1. Да, она совсем сошла с ума.

2. Нужно срочно ехать в университет.

Любимое развлечение одной преподавательницы: любыми доступными способами доставить нам максимальное количество неудобств. То ли она реально не понимает, что делает, то ли нарочно издевается.

Высотные дома, окружившие наш двор, были выкрашены в светло-розовый цвет, как небо перед рассветом. Десяток домов. Сотни квартир. Тысячи жильцов, волей судьбы живущих рядом, но не знакомых друг с другом. И у каждого – своя история.

***

В университете группу ожидал сюрприз – к последнему экзамену половина из нас не допущена. Наталья Петровна не зачла работу в семестре, не зачла рефераты и доклады, не зачла выступления на конференциях и отсутствие пропусков. Хотя прежде она говорила совершенно иное. Все было настолько плохо, что я сидела в аудитории и подумывала о том, что отчисление проходит довольно быстро и безболезненно. Если прямо сейчас озвучить свои пожелания, то через неделю точно будешь абсолютно свободным человеком.

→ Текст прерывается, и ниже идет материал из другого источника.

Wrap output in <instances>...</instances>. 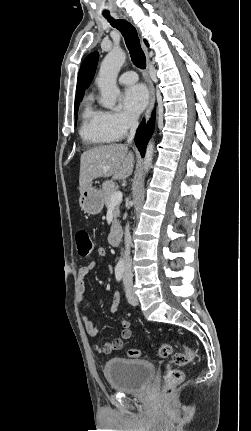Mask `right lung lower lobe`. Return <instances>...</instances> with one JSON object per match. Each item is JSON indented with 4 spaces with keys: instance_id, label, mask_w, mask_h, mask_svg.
I'll return each instance as SVG.
<instances>
[{
    "instance_id": "1",
    "label": "right lung lower lobe",
    "mask_w": 251,
    "mask_h": 431,
    "mask_svg": "<svg viewBox=\"0 0 251 431\" xmlns=\"http://www.w3.org/2000/svg\"><path fill=\"white\" fill-rule=\"evenodd\" d=\"M153 128H154V115L152 116L148 124H145L144 122H142L137 129L136 136H135V143L142 157L145 154L146 145L149 138L151 137Z\"/></svg>"
}]
</instances>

Слушать Наталья Петровна никого не стала, попрощалась и ушла. Это обидно. Это несправедливо. И, как оказалось, с этим бесполезно бороться.

– И мы это стерпим? – сказала Мила, покидая аудиторию вместе со всеми.

– А что тут можно сделать? – спросил Дима. Вопрос, скорее, риторический. Ведь все знают, что это тупик.

– Как минимум, пожаловаться кому-нибудь, – продолжила Мила.

– Кому? Заведующей кафедрой? Так я тебя расстрою – это с ней ты сейчас разговаривала. Предлагаешь пожаловаться ей на нее же? – Дима не оценил энтузиазма Милы.

– Есть декан. Ректор, в конце концов. Можем пойти и добиться того, чтобы ее наказали за это.

Мила у нас полна необоснованного оптимизма.

Я махнула рукой на экзамен. Оно и к лучшему. Освободилась от сессии на три дня раньше, а пересдать можно и в сентябре.

Я вышла на улицу.

Примерно через три квартала вспомнила, что что-то не сделала. Забыла. Наверное, пора покупать таблетки для улучшения памяти. Проходящая мимо женщина так громко говорила по телефону, что я не могла сосредоточиться на своих мыслях. Телефон. Я не позвонила Диане! Конечно, если она вне зоны доступа, то в этом нет никакого смысла, но ради самоуспокоения позвонить нужно. Торопливо набрала номер. Недоступна. Это меня нисколько не беспокоило, Диана иногда не берет трубку неделями, если она забралась в горы.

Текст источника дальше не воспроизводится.